== DATA RECORDS ==
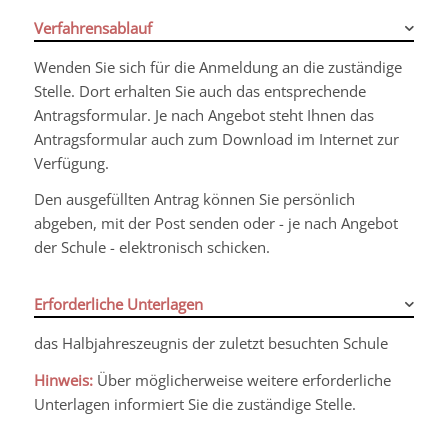
Verfahrensablauf
Wenden Sie sich für die Anmeldung an die zuständige
Stelle. Dort erhalten Sie auch das entsprechende
Antragsformular. Je nach Angebot steht Ihnen das
Antragsformular auch zum Download im Internet zur
Verfügung.
Den ausgefüllten Antrag können Sie persönlich
abgeben, mit der Post senden oder - je nach Angebot
der Schule - elektronisch schicken.
Erforderliche Unterlagen
das Halbjahreszeugnis der zuletzt besuchten Schule
Hinweis:
Über möglicherweise weitere erforderliche
Unterlagen informiert Sie die zuständige Stelle.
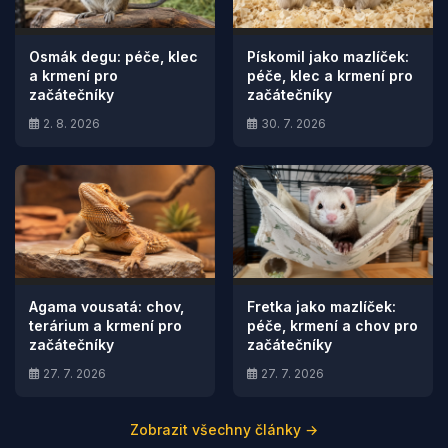
Osmák degu: péče, klec
Pískomil jako mazlíček:
a krmení pro
péče, klec a krmení pro
začátečníky
začátečníky
2. 8. 2026
30. 7. 2026
Agama vousatá: chov,
Fretka jako mazlíček:
terárium a krmení pro
péče, krmení a chov pro
začátečníky
začátečníky
27. 7. 2026
27. 7. 2026
Zobrazit všechny články →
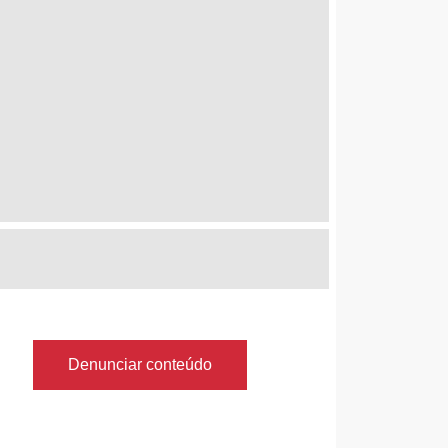
Denunciar conteúdo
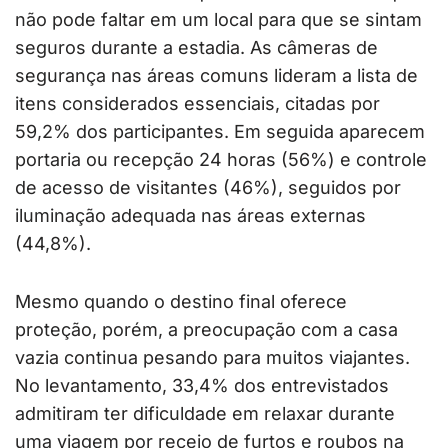
não pode faltar em um local para que se sintam
seguros durante a estadia. As câmeras de
segurança nas áreas comuns lideram a lista de
itens considerados essenciais, citadas por
59,2% dos participantes. Em seguida aparecem
portaria ou recepção 24 horas (56%) e controle
de acesso de visitantes (46%), seguidos por
iluminação adequada nas áreas externas
(44,8%).
Mesmo quando o destino final oferece
proteção, porém, a preocupação com a casa
vazia continua pesando para muitos viajantes.
No levantamento, 33,4% dos entrevistados
admitiram ter dificuldade em relaxar durante
uma viagem por receio de furtos e roubos na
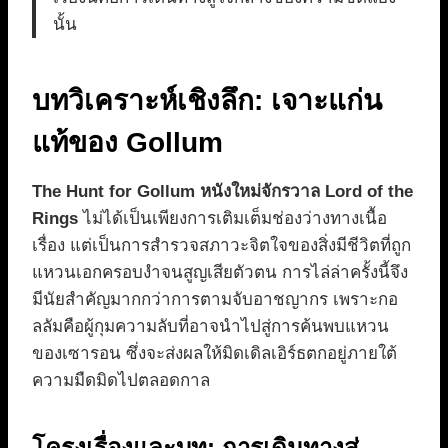
นั้น
บทวิเคราะห์เชิงลึก: เจาะแก่น
แท้ของ Gollum
The Hunt for Gollum หนังใหม่จักรวาล Lord of the
Rings
ไม่ได้เป็นเพียงการเติมเต็มช่องว่างทางเนื้อ
เรื่อง แต่เป็นการสำรวจสภาวะจิตใจของสิ่งมีชีวิตที่ถูก
แหวนเอกครอบงำจนสูญเสียตัวตน การไล่ล่าครั้งนี้จึง
มีนัยสำคัญมากกว่าการตามจับอาชญากร เพราะกอ
ลลัมคือผู้กุมความลับที่อาจนำไปสู่การค้นพบแหวน
ของเซารอน ซึ่งจะส่งผลให้มิดเดิลเอิร์ธตกอยู่ภายใต้
ความมืดมิดไปตลอดกาล
โครงเรื่องและบท: การเดินทางสู่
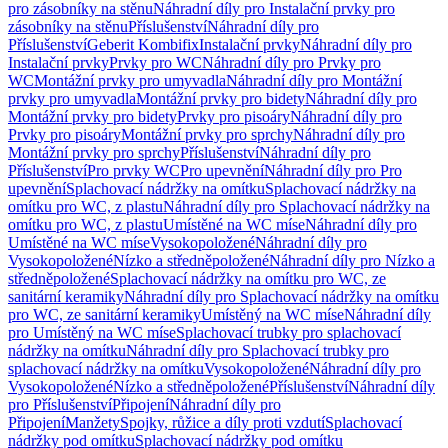
pro zásobníky na stěnu
Náhradní díly pro Instalační prvky pro
zásobníky na stěnu
Příslušenství
Náhradní díly pro
Příslušenství
Geberit Kombifix
Instalační prvky
Náhradní díly pro
Instalační prvky
Prvky pro WC
Náhradní díly pro Prvky pro
WC
Montážní prvky pro umyvadla
Náhradní díly pro Montážní
prvky pro umyvadla
Montážní prvky pro bidety
Náhradní díly pro
Montážní prvky pro bidety
Prvky pro pisoáry
Náhradní díly pro
Prvky pro pisoáry
Montážní prvky pro sprchy
Náhradní díly pro
Montážní prvky pro sprchy
Příslušenství
Náhradní díly pro
Příslušenství
Pro prvky WC
Pro upevnění
Náhradní díly pro Pro
upevnění
Splachovací nádržky na omítku
Splachovací nádržky na
omítku pro WC, z plastu
Náhradní díly pro Splachovací nádržky na
omítku pro WC, z plastu
Umístěné na WC míse
Náhradní díly pro
Umístěné na WC míse
Vysokopoložené
Náhradní díly pro
Vysokopoložené
Nízko a středněpoložené
Náhradní díly pro Nízko a
středněpoložené
Splachovací nádržky na omítku pro WC, ze
sanitární keramiky
Náhradní díly pro Splachovací nádržky na omítku
pro WC, ze sanitární keramiky
Umístěný na WC míse
Náhradní díly
pro Umístěný na WC míse
Splachovací trubky pro splachovací
nádržky na omítku
Náhradní díly pro Splachovací trubky pro
splachovací nádržky na omítku
Vysokopoložené
Náhradní díly pro
Vysokopoložené
Nízko a středněpoložené
Příslušenství
Náhradní díly
pro Příslušenství
Připojení
Náhradní díly pro
Připojení
Manžety
Spojky, růžice a díly proti vzdutí
Splachovací
nádržky pod omítku
Splachovací nádržky pod omítku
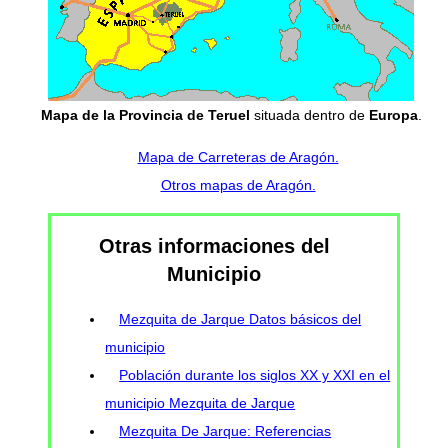
Mapa de la Provincia de Teruel
situada dentro de
Europa
.
Mapa de Carreteras de Aragón.
Otros mapas de Aragón.
Otras informaciones del
Municipio
Mezquita de Jarque Datos básicos del
municipio
Población durante los siglos XX y XXI en el
municipio Mezquita de Jarque
Mezquita De Jarque: Referencias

== DIRECTIONS ==
An exact reproduction of the material is needed, without its images.

== ANSWER TO THE EXERCISE ==
Verfahrensablauf
Wenden Sie sich für die Anmeldung an die zuständige
Stelle. Dort erhalten Sie auch das entsprechende
Antragsformular. Je nach Angebot steht Ihnen das
Antragsformular auch zum Download im Internet zur
Verfügung.
Den ausgefüllten Antrag können Sie persönlich
abgeben, mit der Post senden oder - je nach Angebot
der Schule - elektronisch schicken.
Erforderliche Unterlagen
das Halbjahreszeugnis der zuletzt besuchten Schule
Hinweis:
Über möglicherweise weitere erforderliche
Unterlagen informiert Sie die zuständige Stelle.
Osmák degu: péče, klec
Pískomil jako mazlíček:
a krmení pro
péče, klec a krmení pro
začátečníky
začátečníky
2. 8. 2026
30. 7. 2026
Agama vousatá: chov,
Fretka jako mazlíček:
terárium a krmení pro
péče, krmení a chov pro
začátečníky
začátečníky
27. 7. 2026
27. 7. 2026
Zobrazit všechny články →
Denunciar conteúdo
não pode faltar em um local para que se sintam
seguros durante a estadia. As câmeras de
segurança nas áreas comuns lideram a lista de
itens considerados essenciais, citadas por
59,2% dos participantes. Em seguida aparecem
portaria ou recepção 24 horas (56%) e controle
de acesso de visitantes (46%), seguidos por
iluminação adequada nas áreas externas
(44,8%).
Mesmo quando o destino final oferece
proteção, porém, a preocupação com a casa
vazia continua pesando para muitos viajantes.
No levantamento, 33,4% dos entrevistados
admitiram ter dificuldade em relaxar durante
uma viagem por receio de furtos e roubos na
นั้น
บทวิเคราะห์เชิงลึก: เจาะแก่น
แท้ของ Gollum
The Hunt for Gollum หนังใหม่จักรวาล Lord of the
Rings
ไม่ได้เป็นเพียงการเติมเต็มช่องว่างทางเนื้อ
เรื่อง แต่เป็นการสำรวจสภาวะจิตใจของสิ่งมีชีวิตที่ถูก
แหวนเอกครอบงำจนสูญเสียตัวตน การไล่ล่าครั้งนี้จึง
มีนัยสำคัญมากกว่าการตามจับอาชญากร เพราะกอ
ลลัมคือผู้กุมความลับที่อาจนำไปสู่การค้นพบแหวน
ของเซารอน ซึ่งจะส่งผลให้มิดเดิลเอิร์ธตกอยู่ภายใต้
ความมืดมิดไปตลอดกาล
โครงเรื่องและบท: การเดินทางสู่
pro zásobníky na stěnu
Náhradní díly pro Instalační prvky pro
zásobníky na stěnu
Příslušenství
Náhradní díly pro
Příslušenství
Geberit Kombifix
Instalační prvky
Náhradní díly pro
Instalační prvky
Prvky pro WC
Náhradní díly pro Prvky pro
WC
Montážní prvky pro umyvadla
Náhradní díly pro Montážní
prvky pro umyvadla
Montážní prvky pro bidety
Náhradní díly pro
Montážní prvky pro bidety
Prvky pro pisoáry
Náhradní díly pro
Prvky pro pisoáry
Montážní prvky pro sprchy
Náhradní díly pro
Montážní prvky pro sprchy
Příslušenství
Náhradní díly pro
Příslušenství
Pro prvky WC
Pro upevnění
Náhradní díly pro Pro
upevnění
Splachovací nádržky na omítku
Splachovací nádržky na
omítku pro WC, z plastu
Náhradní díly pro Splachovací nádržky na
omítku pro WC, z plastu
Umístěné na WC míse
Náhradní díly pro
Umístěné na WC míse
Vysokopoložené
Náhradní díly pro
Vysokopoložené
Nízko a středněpoložené
Náhradní díly pro Nízko a
středněpoložené
Splachovací nádržky na omítku pro WC, ze
sanitární keramiky
Náhradní díly pro Splachovací nádržky na omítku
pro WC, ze sanitární keramiky
Umístěný na WC míse
Náhradní díly
pro Umístěný na WC míse
Splachovací trubky pro splachovací
nádržky na omítku
Náhradní díly pro Splachovací trubky pro
splachovací nádržky na omítku
Vysokopoložené
Náhradní díly pro
Vysokopoložené
Nízko a středněpoložené
Příslušenství
Náhradní díly
pro Příslušenství
Připojení
Náhradní díly pro
Připojení
Manžety
Spojky, růžice a díly proti vzdutí
Splachovací
nádržky pod omítku
Splachovací nádržky pod omítku
Mapa de la Provincia de Teruel
situada dentro de
Europa
.
Mapa de Carreteras de Aragón.
Otros mapas de Aragón.
Otras informaciones del
Municipio
Mezquita de Jarque Datos básicos del
municipio
Población durante los siglos XX y XXI en el
municipio Mezquita de Jarque
Mezquita De Jarque: Referencias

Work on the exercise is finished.